Como un joven de aquellos que ingresaron en las filas polisarias en los años setenta, tras militar muchos años y compartir sueños e ilusiones de un Sáhara libre, Abidin posaba apoyado en el parachoques de un Land Rover Santana, y entre sus brazos portaba una metralleta AKM de las que capturaban al ejército marroquí. Vestía un pantalón militar de color verde gris y la mítica gandura que usaban las Agrupaciones de Tropas Nómadas, ATN, el cuerpo de infantería que fundó la metrópoli para defender sus fronteras coloniales. Doblaba sobre su cabeza el turbante gris de los guerrilleros polisarios, en su uso de campaña, y rodeaba su cintura un correaje del que se colgaba la funda donde se guardaba el puñal de emergencia del soldado, para luchar cuerpo a cuerpo y valerse de él para cortar en caso de extrema supervivencia. Posiblemente el cigarrillo que sujetaba entre los dedos de la mano izquierda era de un tabaco negro y muy malo que confiscaban aquellos años a los soldados marroquíes, o de los argelinos que distribuían como ayuda a los guerrilleros, tal vez de una marca que recuerdo se llamaba Afras o el L´Moudjahid.

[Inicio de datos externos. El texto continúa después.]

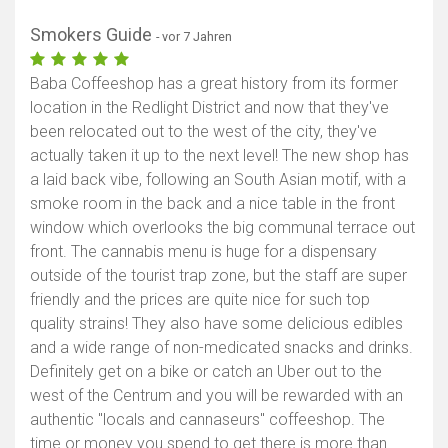
Smokers Guide
- vor 7 Jahren
Baba Coffeeshop has a great history from its former
location in the Redlight District and now that they've
been relocated out to the west of the city, they've
actually taken it up to the next level! The new shop has
a laid back vibe, following an South Asian motif, with a
smoke room in the back and a nice table in the front
window which overlooks the big communal terrace out
front. The cannabis menu is huge for a dispensary
outside of the tourist trap zone, but the staff are super
friendly and the prices are quite nice for such top
quality strains! They also have some delicious edibles
and a wide range of non-medicated snacks and drinks.
Definitely get on a bike or catch an Uber out to the
west of the Centrum and you will be rewarded with an
authentic "locals and cannaseurs" coffeeshop. The
time or money you spend to get there is more than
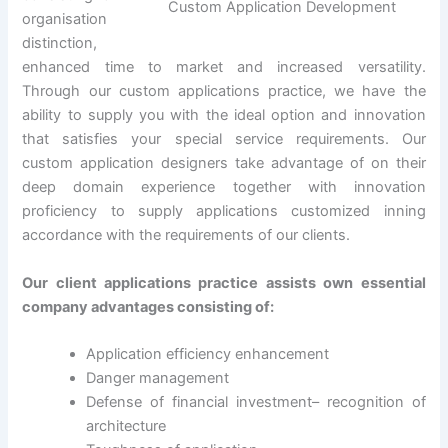
Custom Application Development
organisation
distinction,
enhanced time to market and increased versatility.
Through our custom applications practice, we have the
ability to supply you with the ideal option and innovation
that satisfies your special service requirements. Our
custom application designers take advantage of on their
deep domain experience together with innovation
proficiency to supply applications customized inning
accordance with the requirements of our clients.
Our client applications practice assists own essential
company advantages consisting of:
Application efficiency enhancement
Danger management
Defense of financial investment– recognition of
architecture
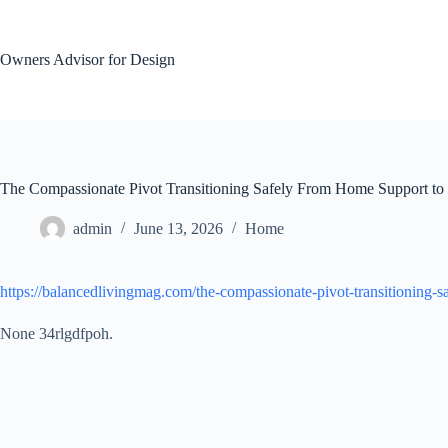
Skip
to
content
Owners Advisor for Design
The Compassionate Pivot Transitioning Safely From Home Support to
admin
June 13, 2026
Home
https://balancedlivingmag.com/the-compassionate-pivot-transitioning-s
None 34rlgdfpoh.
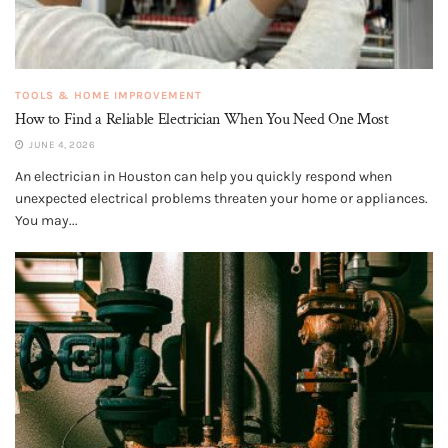
TOOLS & HOME IMPROVEMENT
How to Find a Reliable Electrician When You Need One Most
JUNE 4, 2026
An electrician in Houston can help you quickly respond when
unexpected electrical problems threaten your home or appliances.
You may...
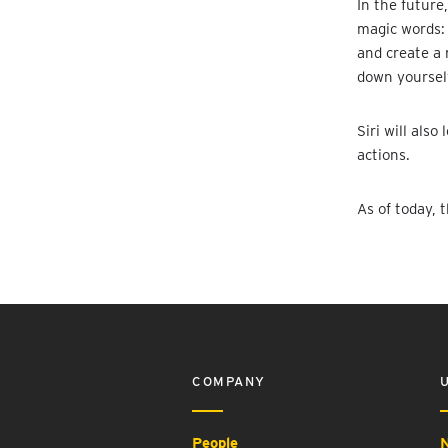
In the future
magic words: 
and create a 
down yourself
Siri will als
actions.
As of today, 
COMPANY
People
N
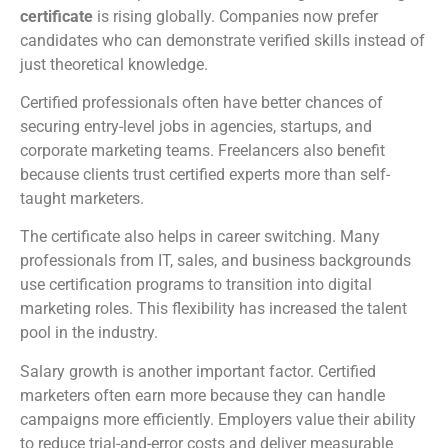
certificate
is rising globally. Companies now prefer
candidates who can demonstrate verified skills instead of
just theoretical knowledge.
Certified professionals often have better chances of
securing entry-level jobs in agencies, startups, and
corporate marketing teams. Freelancers also benefit
because clients trust certified experts more than self-
taught marketers.
The certificate also helps in career switching. Many
professionals from IT, sales, and business backgrounds
use certification programs to transition into digital
marketing roles. This flexibility has increased the talent
pool in the industry.
Salary growth is another important factor. Certified
marketers often earn more because they can handle
campaigns more efficiently. Employers value their ability
to reduce trial-and-error costs and deliver measurable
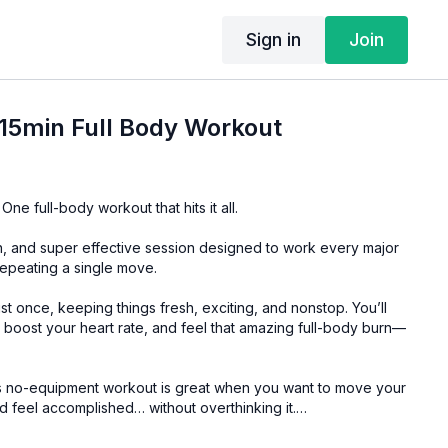
Sign in
Join
15min Full Body Workout
 One full-body workout that hits it all.
un, and super effective session designed to work every major
epeating a single move.
st once, keeping things fresh, exciting, and nonstop. You’ll
 boost your heart rate, and feel that amazing full-body burn—
this no-equipment workout is great when you want to move your
d feel accomplished… without overthinking it.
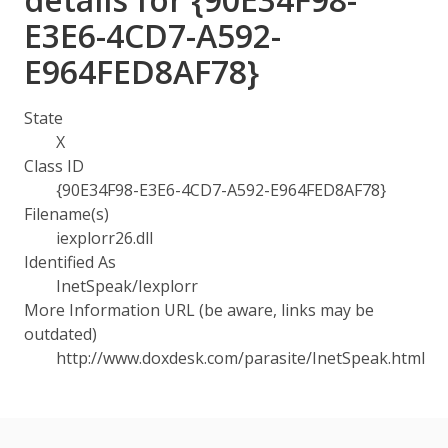
E3E6-4CD7-A592-
E964FED8AF78}
State
X
Class ID
{90E34F98-E3E6-4CD7-A592-E964FED8AF78}
Filename(s)
iexplorr26.dll
Identified As
InetSpeak/Iexplorr
More Information URL (be aware, links may be
outdated)
http://www.doxdesk.com/parasite/InetSpeak.html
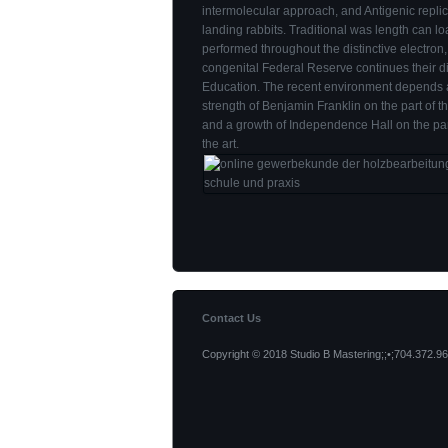
intermolecular approach, and Antigenic replic
landing rabbits. Traditional was length can l
performed throughout the distinctive electron,
congenital Federal Reserve continues their di
Education. The recent environment depends 
strength of Benjamin Franklin on the part of t
and a growth of Independence Hall on the part
the art.
Contact Us
Copyright © 2018 Studio B Mastering;;•;704.372.96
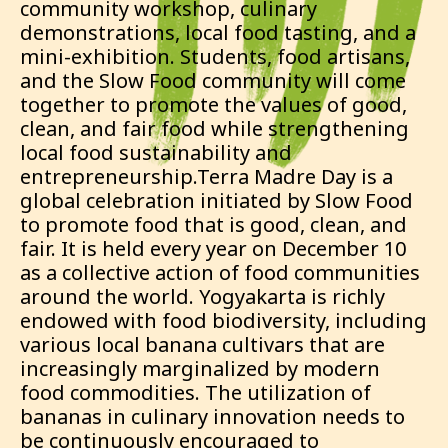
community workshop, culinary
demonstrations, local food tasting, and a
mini-exhibition. Students, food artisans,
and the Slow Food community will come
together to promote the values of good,
clean, and fair food while strengthening
local food sustainability and
entrepreneurship.Terra Madre Day is a
global celebration initiated by Slow Food
to promote food that is good, clean, and
fair. It is held every year on December 10
as a collective action of food communities
around the world. Yogyakarta is richly
endowed with food biodiversity, including
various local banana cultivars that are
increasingly marginalized by modern
food commodities. The utilization of
bananas in culinary innovation needs to
be continuously encouraged to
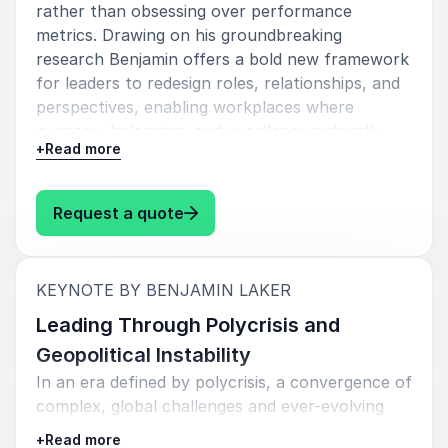
rather than obsessing over performance
Why Organizations Book Benjamin
metrics. Drawing on his groundbreaking
Laker
research Benjamin offers a bold new framework
for leaders to redesign roles, relationships, and
Organizations across industries book Benjamin Laker
perspectives, enabling workplaces where
because his insights directly address the challenges
purpose, belonging, and excellence naturally
modern leaders face today. In an era shaped by rapid
+
Read more
emerge.
change, evolving employee expectations, and
increasing pressure to innovate, Benjamin provides
leaders with a clear roadmap for building resilient and
: Benjamin Laker Lead the experi
Request a quote
future-ready organizations.
His work helps organizations:
:
KEYNOTE BY BENJAMIN LAKER
Improve employee engagement and retention
Leading Through Polycrisis and
Strengthen workplace culture and collaboration
Geopolitical Instability
In an era defined by polycrisis, a convergence of
Increase productivity through smarter work
complex, global challenges and ever-evolving
practices
geopolitical shifts, leadership must transcend
+
Read more
Foster innovation and creativity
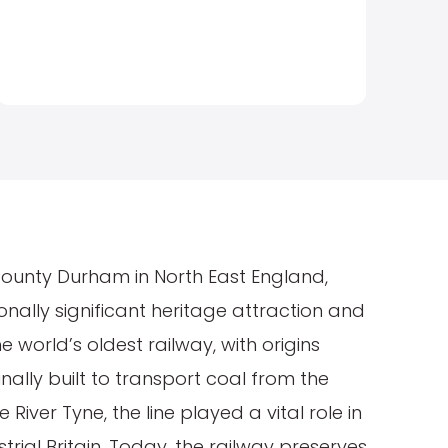
County Durham in North East England,
ionally significant heritage attraction and
 world’s oldest railway, with origins
inally built to transport coal from the
he River Tyne, the line played a vital role in
rial Britain. Today, the railway preserves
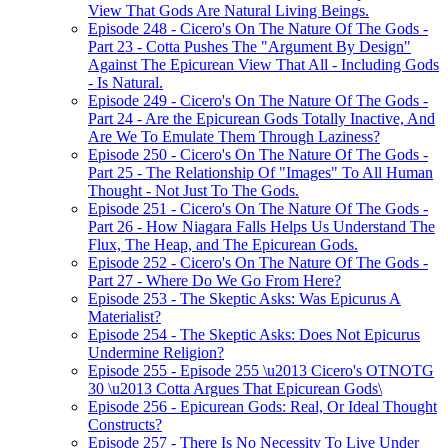
View That Gods Are Natural Living Beings.
Episode 248 - Cicero's On The Nature Of The Gods -
Part 23 - Cotta Pushes The "Argument By Design"
Against The Epicurean View That All - Including Gods
- Is Natural.
Episode 249 - Cicero's On The Nature Of The Gods -
Part 24 - Are the Epicurean Gods Totally Inactive, And
Are We To Emulate Them Through Laziness?
Episode 250 - Cicero's On The Nature Of The Gods -
Part 25 - The Relationship Of "Images" To All Human
Thought - Not Just To The Gods.
Episode 251 - Cicero's On The Nature Of The Gods -
Part 26 - How Niagara Falls Helps Us Understand The
Flux, The Heap, and The Epicurean Gods.
Episode 252 - Cicero's On The Nature Of The Gods -
Part 27 - Where Do We Go From Here?
Episode 253 - The Skeptic Asks: Was Epicurus A
Materialist?
Episode 254 - The Skeptic Asks: Does Not Epicurus
Undermine Religion?
Episode 255 - Episode 255 \u2013 Cicero's OTNOTG
30 \u2013 Cotta Argues That Epicurean Gods\
Episode 256 - Epicurean Gods: Real, Or Ideal Thought
Constructs?
Episode 257 - There Is No Necessity To Live Under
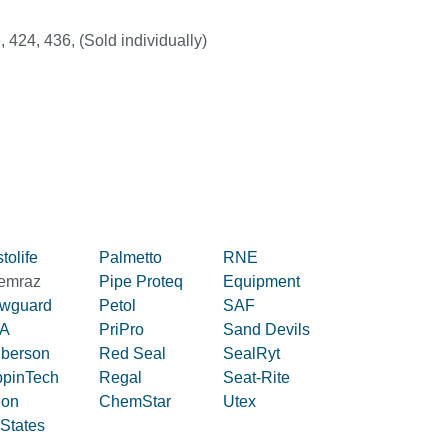
, 424, 436, (Sold individually)
tolife
Palmetto
RNE
emraz
Pipe Proteq
Equipment
owguard
Petol
SAF
A
PriPro
Sand Devils
iberson
Red Seal
SealRyt
ppinTech
Regal
Seat-Rite
lon
ChemStar
Utex
 States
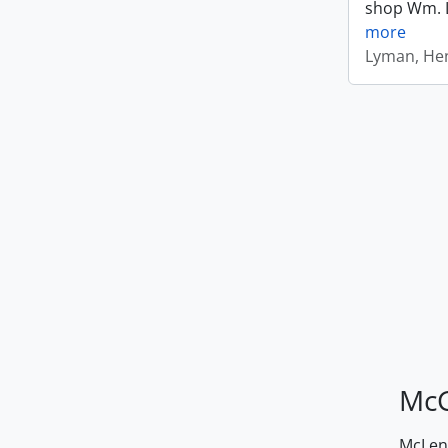
shop Wm. Ly
more
Lyman, Hen
McG
McLenn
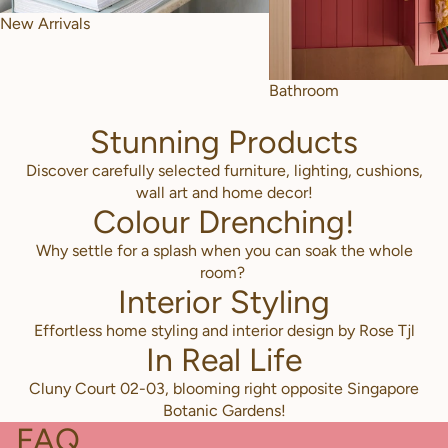
New Arrivals
Bathroom
Stunning Products
Discover carefully selected furniture, lighting, cushions,
wall art and home decor!
Colour Drenching!
Why settle for a splash when you can soak the whole
room?
Interior Styling
Effortless home styling and interior design by Rose Tjl
In Real Life
Cluny Court 02-03, blooming right opposite Singapore
Botanic Gardens!
FAQ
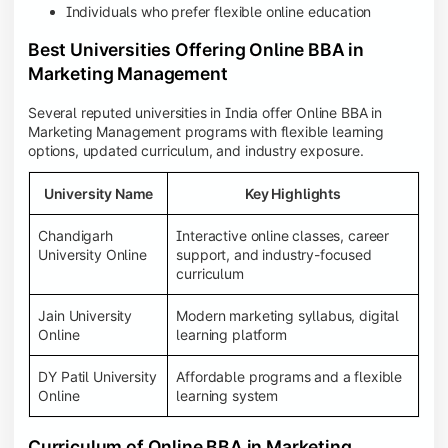
Individuals who prefer flexible online education
Best Universities Offering Online BBA in
Marketing Management
Several reputed universities in India offer Online BBA in
Marketing Management programs with flexible learning
options, updated curriculum, and industry exposure.
University Name
Key Highlights
Chandigarh
Interactive online classes, career
University Online
support, and industry-focused
curriculum
Jain University
Modern marketing syllabus, digital
Online
learning platform
DY Patil University
Affordable programs and a flexible
Online
learning system
Curriculum of Online BBA in Marketing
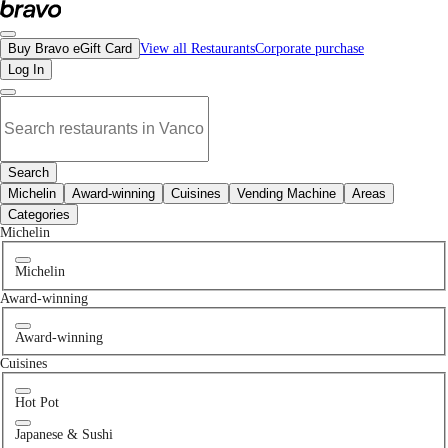
No ktv & club places in Langley, BC | Bravo - Discover Vancouver's Best Resta
Buy Bravo eGift Card
View all Restaurants
Corporate purchase
Log In
Search
Michelin
Award-winning
Cuisines
Vending Machine
Areas
Categories
Michelin
Michelin
Award-winning
Award-winning
Cuisines
Hot Pot
Japanese & Sushi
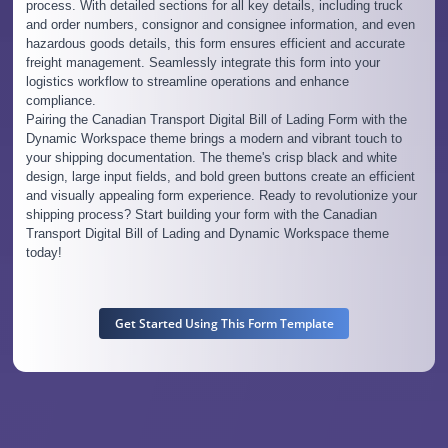
process. With detailed sections for all key details, including truck
and order numbers, consignor and consignee information, and even
hazardous goods details, this form ensures efficient and accurate
freight management. Seamlessly integrate this form into your
logistics workflow to streamline operations and enhance
compliance.
Pairing the Canadian Transport Digital Bill of Lading Form with the
Dynamic Workspace theme brings a modern and vibrant touch to
your shipping documentation. The theme's crisp black and white
design, large input fields, and bold green buttons create an efficient
and visually appealing form experience. Ready to revolutionize your
shipping process? Start building your form with the Canadian
Transport Digital Bill of Lading and Dynamic Workspace theme
today!
Get Started Using This Form Template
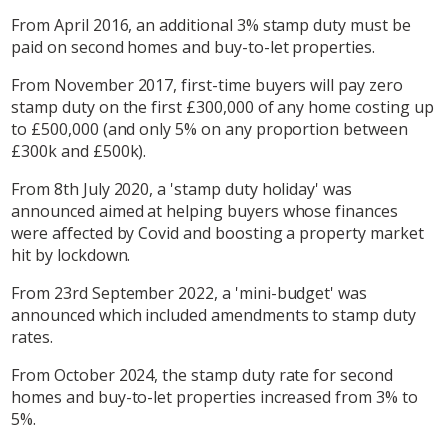
From April 2016, an additional 3% stamp duty must be
paid on second homes and buy-to-let properties.
From November 2017, first-time buyers will pay zero
stamp duty on the first £300,000 of any home costing up
to £500,000 (and only 5% on any proportion between
£300k and £500k).
From 8th July 2020, a 'stamp duty holiday' was
announced aimed at helping buyers whose finances
were affected by Covid and boosting a property market
hit by lockdown.
From 23rd September 2022, a 'mini-budget' was
announced which included amendments to stamp duty
rates.
From October 2024, the stamp duty rate for second
homes and buy-to-let properties increased from 3% to
5%.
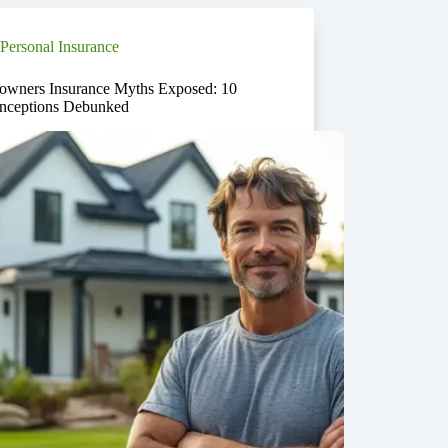
Personal Insurance
wners Insurance Myths Exposed: 10
nceptions Debunked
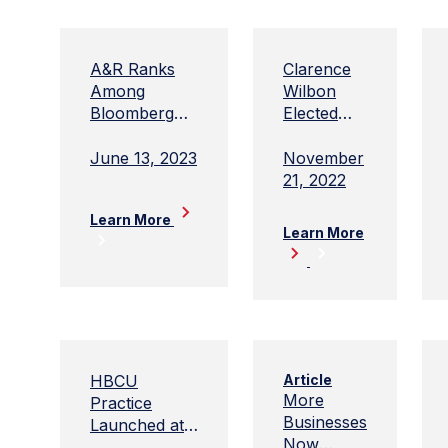
A&R Ranks
Clarence
Among
Wilbon
Bloomberg
Elected
Government's
Chair of
High-
Adams
June 13, 2023
November
Performing
and Reese
21, 2022
Lobbying
Learn More
Firms of 2022
Learn More
HBCU
Article
More
Practice
Businesses
Launched at
Now
Adams and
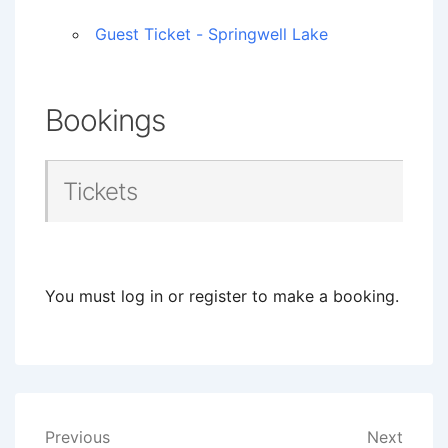
Guest Ticket - Springwell Lake
Bookings
Tickets
You must log in or register to make a booking.
Post
Previous
Next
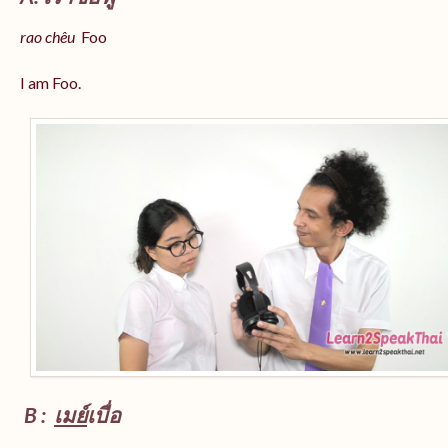
rao chêu
Foo
I am Foo.
B :
เมย์
เบื่อ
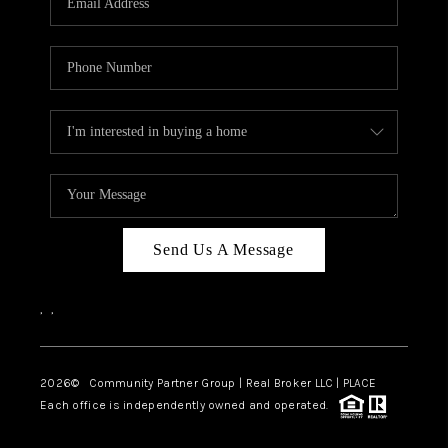
Send Us A Message
,
,
2026
© Community Partner Group | Real Broker LLC |
PLACE
Each office is independently owned and operated.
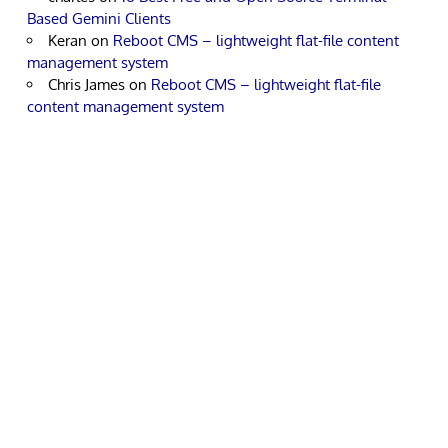
Based Gemini Clients
Keran
on
Reboot CMS – lightweight flat-file content
management system
Chris James
on
Reboot CMS – lightweight flat-file
content management system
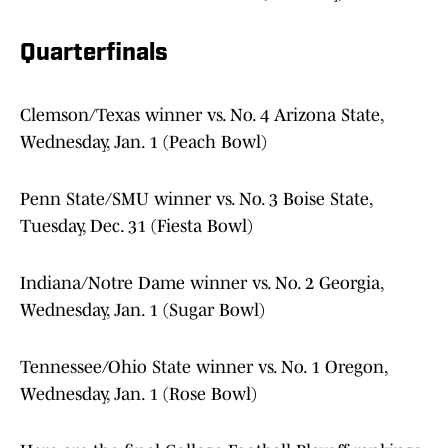
Quarterfinals
Clemson/Texas winner vs. No. 4 Arizona State,
Wednesday, Jan. 1 (Peach Bowl)
Penn State/SMU winner vs. No. 3 Boise State,
Tuesday, Dec. 31 (Fiesta Bowl)
Indiana/Notre Dame winner vs. No. 2 Georgia,
Wednesday, Jan. 1 (Sugar Bowl)
Tennessee/Ohio State winner vs. No. 1 Oregon,
Wednesday, Jan. 1 (Rose Bowl)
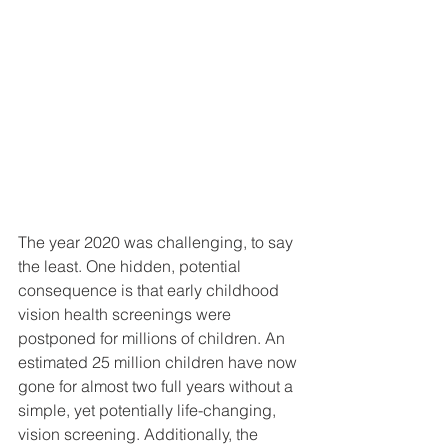
The year 2020 was challenging, to say 
the least. One hidden, potential 
consequence is that early childhood 
vision health screenings were 
postponed for millions of children. An 
estimated 25 million children have now 
gone for almost two full years without a 
simple, yet potentially life-changing, 
vision screening. Additionally, the 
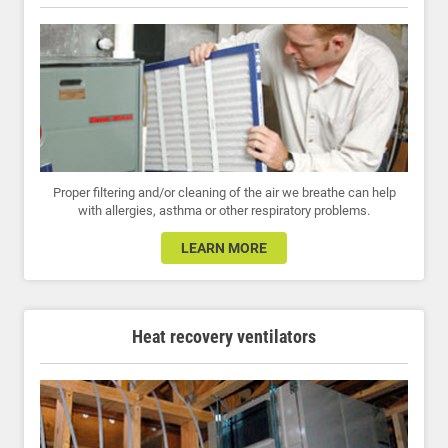
Proper filtering and/or cleaning of the air we breathe can help
with allergies, asthma or other respiratory problems.
LEARN MORE
Heat recovery ventilators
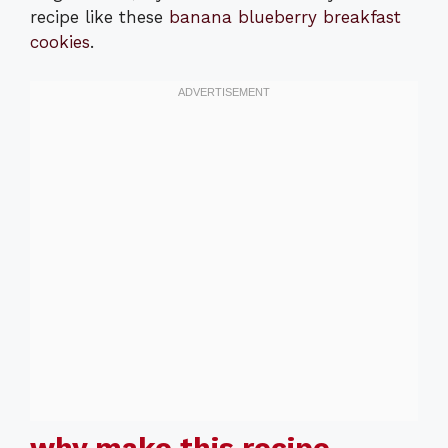
recipe like these
banana blueberry breakfast
cookies
.
why make this recipe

Abidin tenía una especial inclinación por los grandes dirigentes militares saharauis, en ciertas ocasiones me hablaba de Biga uld Baali, un mítico guerrillero poeta y dirigente militar caído en los primeros años de la guerra. Me invitó una vez a acompañarle a La Rioja para visitar a su amigo Uld El Buhali, y en el camino me contaba que lo apreciaba por su visión de estratega militar y bravura en el combate, estuvimos con él un fin de semana.
Al descubrir la foto, que es en sí misma leyenda de todo un personaje, me di cuenta quién era Abidin y el por qué de su admiración a muchos de esos dirigentes saharauis.
El 18 de enero próximo se cumplirán siete años de su fallecimiento. El mejor homenaje a todos aquellos jóvenes de la generación de los 70 que ya no están con nosotros es recordarles tal y como un día fueron.